* **Page images and extracted text**
--

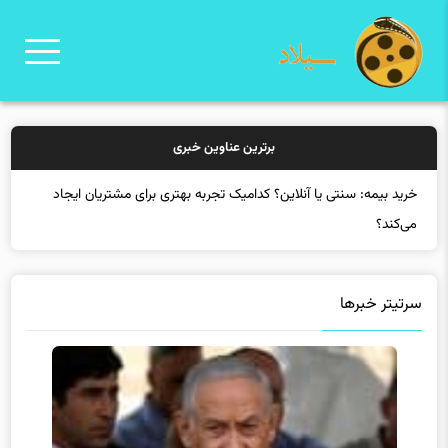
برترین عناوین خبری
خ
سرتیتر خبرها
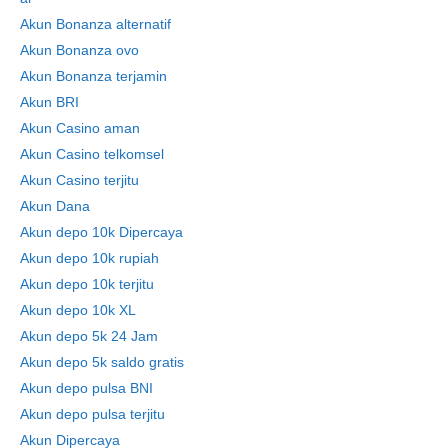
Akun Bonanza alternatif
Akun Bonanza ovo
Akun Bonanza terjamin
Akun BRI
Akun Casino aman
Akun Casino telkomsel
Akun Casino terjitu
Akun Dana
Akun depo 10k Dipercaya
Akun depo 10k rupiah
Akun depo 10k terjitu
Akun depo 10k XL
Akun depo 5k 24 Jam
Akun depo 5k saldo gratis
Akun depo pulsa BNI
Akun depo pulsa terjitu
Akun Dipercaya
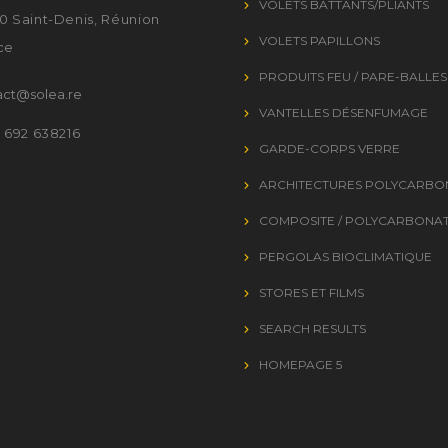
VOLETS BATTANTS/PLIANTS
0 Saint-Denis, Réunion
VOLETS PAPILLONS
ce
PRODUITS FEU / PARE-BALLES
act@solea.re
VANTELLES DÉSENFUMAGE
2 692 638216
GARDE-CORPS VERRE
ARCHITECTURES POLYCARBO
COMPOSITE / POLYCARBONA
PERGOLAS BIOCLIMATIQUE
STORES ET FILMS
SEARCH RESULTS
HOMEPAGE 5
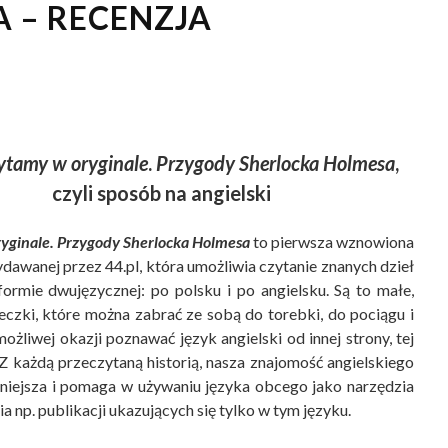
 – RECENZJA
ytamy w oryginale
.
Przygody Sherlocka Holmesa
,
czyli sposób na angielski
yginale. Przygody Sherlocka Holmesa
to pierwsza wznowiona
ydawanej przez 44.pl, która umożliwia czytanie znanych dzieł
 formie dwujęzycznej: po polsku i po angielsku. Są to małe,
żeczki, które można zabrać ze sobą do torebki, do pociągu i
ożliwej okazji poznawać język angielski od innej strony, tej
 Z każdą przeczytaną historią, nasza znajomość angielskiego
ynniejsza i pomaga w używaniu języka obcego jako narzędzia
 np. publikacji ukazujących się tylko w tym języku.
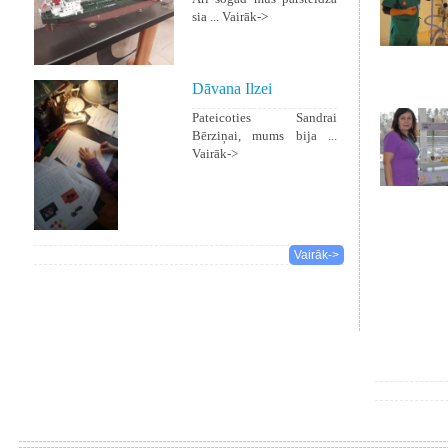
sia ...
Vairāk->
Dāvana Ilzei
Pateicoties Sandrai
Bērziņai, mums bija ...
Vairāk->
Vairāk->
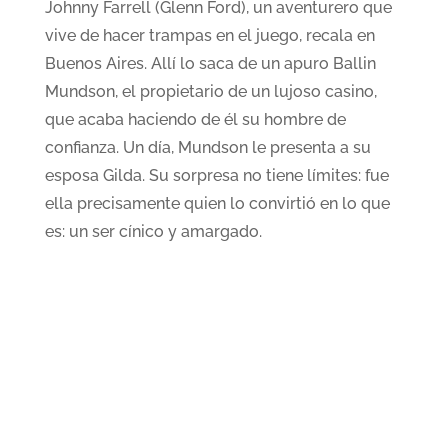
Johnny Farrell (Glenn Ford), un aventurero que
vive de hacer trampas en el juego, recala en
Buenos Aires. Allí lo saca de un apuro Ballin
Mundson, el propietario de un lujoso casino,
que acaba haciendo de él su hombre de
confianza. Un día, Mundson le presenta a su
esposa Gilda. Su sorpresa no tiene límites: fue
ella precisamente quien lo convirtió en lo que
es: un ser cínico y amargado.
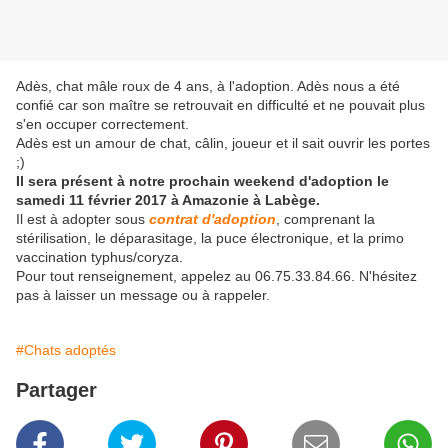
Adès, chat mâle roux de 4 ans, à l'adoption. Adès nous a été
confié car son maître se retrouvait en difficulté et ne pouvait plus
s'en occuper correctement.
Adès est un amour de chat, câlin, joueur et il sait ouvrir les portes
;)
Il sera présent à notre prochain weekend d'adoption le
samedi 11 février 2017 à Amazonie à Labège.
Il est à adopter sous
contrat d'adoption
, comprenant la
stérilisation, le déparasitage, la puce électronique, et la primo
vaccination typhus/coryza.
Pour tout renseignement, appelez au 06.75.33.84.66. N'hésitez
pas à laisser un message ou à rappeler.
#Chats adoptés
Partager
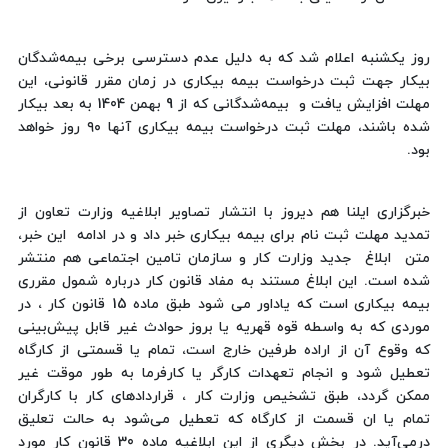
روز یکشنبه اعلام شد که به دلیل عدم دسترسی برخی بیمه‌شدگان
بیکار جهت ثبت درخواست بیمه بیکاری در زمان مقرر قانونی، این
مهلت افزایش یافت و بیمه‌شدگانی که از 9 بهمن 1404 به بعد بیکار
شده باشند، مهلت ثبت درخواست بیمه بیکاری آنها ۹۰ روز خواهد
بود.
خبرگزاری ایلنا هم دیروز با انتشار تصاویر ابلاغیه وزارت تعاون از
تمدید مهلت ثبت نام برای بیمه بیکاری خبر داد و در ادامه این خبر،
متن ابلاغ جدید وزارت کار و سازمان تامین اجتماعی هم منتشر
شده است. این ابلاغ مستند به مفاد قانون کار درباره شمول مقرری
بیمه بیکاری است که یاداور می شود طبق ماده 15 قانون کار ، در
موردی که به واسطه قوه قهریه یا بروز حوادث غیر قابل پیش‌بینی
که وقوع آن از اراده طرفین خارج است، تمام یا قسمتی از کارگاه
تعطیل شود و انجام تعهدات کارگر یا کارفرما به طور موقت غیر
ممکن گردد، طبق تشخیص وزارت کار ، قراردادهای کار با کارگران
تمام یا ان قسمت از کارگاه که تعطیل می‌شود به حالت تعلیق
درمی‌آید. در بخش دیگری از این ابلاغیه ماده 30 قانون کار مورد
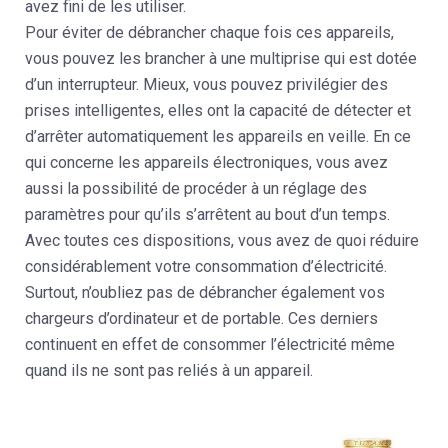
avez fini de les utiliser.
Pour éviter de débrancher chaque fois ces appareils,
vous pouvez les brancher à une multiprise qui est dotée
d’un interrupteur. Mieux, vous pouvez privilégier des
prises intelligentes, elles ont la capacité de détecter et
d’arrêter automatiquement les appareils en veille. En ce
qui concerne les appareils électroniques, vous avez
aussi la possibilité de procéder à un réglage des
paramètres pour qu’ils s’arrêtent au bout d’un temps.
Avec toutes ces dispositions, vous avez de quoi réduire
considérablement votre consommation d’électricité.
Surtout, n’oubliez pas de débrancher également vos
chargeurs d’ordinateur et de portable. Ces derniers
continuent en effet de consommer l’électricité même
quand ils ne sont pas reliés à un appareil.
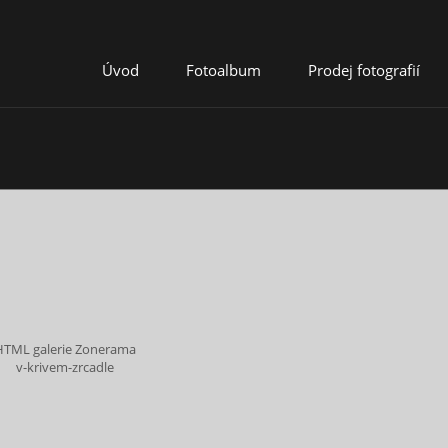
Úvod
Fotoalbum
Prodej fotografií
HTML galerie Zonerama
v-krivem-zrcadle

--

* **Work instruction**
For this exercise, set down the lines in the entries above from the one with "0 Saint-Denis, Réunion" through the one with "to pierwsza wznowiona" exactly as written, without any pictures.

* **Solution to this exercise**
0 Saint-Denis, Réunion
VOLETS PAPILLONS
ce
PRODUITS FEU / PARE-BALLES
act@solea.re
VANTELLES DÉSENFUMAGE
2 692 638216
GARDE-CORPS VERRE
ARCHITECTURES POLYCARBO
COMPOSITE / POLYCARBONA
PERGOLAS BIOCLIMATIQUE
STORES ET FILMS
SEARCH RESULTS
HOMEPAGE 5
 – RECENZJA
ytamy w oryginale
.
Przygody Sherlocka Holmesa
,
czyli sposób na angielski
yginale. Przygody Sherlocka Holmesa
to pierwsza wznowiona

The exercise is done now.